Published: 21 Jun 2005 12:20 BST
But private and small-scale power generators, which used direct current, were eventually displaced entirely by alternating current technology, which allowed utilities to send electricity over long distances, obviating the need for a local power plant and the people to run it.
To Carr, today's corporate data centres are the private power generators of old: inefficient, underutilised and too costly in the face of the network model of delivering IT services.
"As the technology matures and central distribution becomes possible, large-scale utility suppliers arise to displace the private providers. Although companies may take years to abandon their proprietary supply operations and all the sunk costs they represent, the savings offered by utilities eventually become too compelling to resist, even for the largest enterprises. Abandoning the old model becomes a competitive necessity," Carr wrote.
If technology and marketing investments are any indicator, many computing companies firmly agree that utility computing will become "too compelling to resist."
Starting in 2002 with the launch of IBM's On-Demand vision of more flexible computing, several vendors have gotten on the utility computing bandwagon. Sun used the name N1 to describe its data-centre software, and HP used the term Adaptive Enterprise.
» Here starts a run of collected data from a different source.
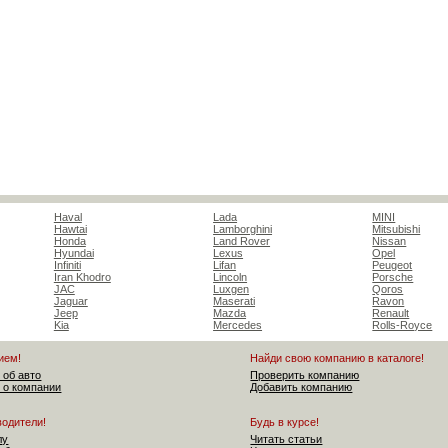
Haval
Lada
MINI
Hawtai
Lamborghini
Mitsubishi
Honda
Land Rover
Nissan
Hyundai
Lexus
Opel
Infiniti
Lifan
Peugeot
Iran Khodro
Lincoln
Porsche
JAC
Luxgen
Qoros
Jaguar
Maserati
Ravon
Jeep
Mazda
Renault
Kia
Mercedes
Rolls-Royce
ием!
Найди свою компанию в каталоге!
 об авто
Проверить компанию
 о компании
Добавить компанию
водители!
Будь в курсе!
лу
Читать статьи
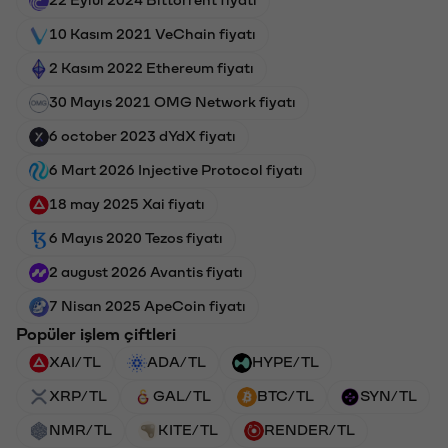
10 Kasım 2021 VeChain fiyatı
2 Kasım 2022 Ethereum fiyatı
30 Mayıs 2021 OMG Network fiyatı
6 october 2023 dYdX fiyatı
6 Mart 2026 Injective Protocol fiyatı
18 may 2025 Xai fiyatı
6 Mayıs 2020 Tezos fiyatı
2 august 2026 Avantis fiyatı
7 Nisan 2025 ApeCoin fiyatı
Popüler işlem çiftleri
XAI/TL
ADA/TL
HYPE/TL
XRP/TL
GAL/TL
BTC/TL
SYN/TL
NMR/TL
KITE/TL
RENDER/TL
However, initial efforts by both large and small technology providers — which are still in development — have primarily focused on infrastructure technology, rather than hosted services, to make corporate data centres more efficient.
Yet at the same time, there have been a growing number of Internet-delivered services aimed at corporations.
IBM offers hosted processing power and applications to companies, while Sun earlier this year launched its Sun Grid initiative where customers pay a flat-rate of $1 per hour per CPU, in a fee-for-service structure similar to those used by utility companies. Meanwhile, Salesforce.com and Google, which both deliver services via the Internet, were the two of the most high-profile stock-market entrants last year.
Chief electricity officer?
But while utility computing is an enticing idea, holding up the electricity industry as the model for how computing should evolve doesn't sit right with all IT executives.
Peter Lee, CEO of grid software company DataSynapse, said that Carr's conclusion that the combination of virtualisation, grid computing and Web services will result in utility computing is "100 percent spot-on". But he said the electricity industry analogy doesn't hold up entirely.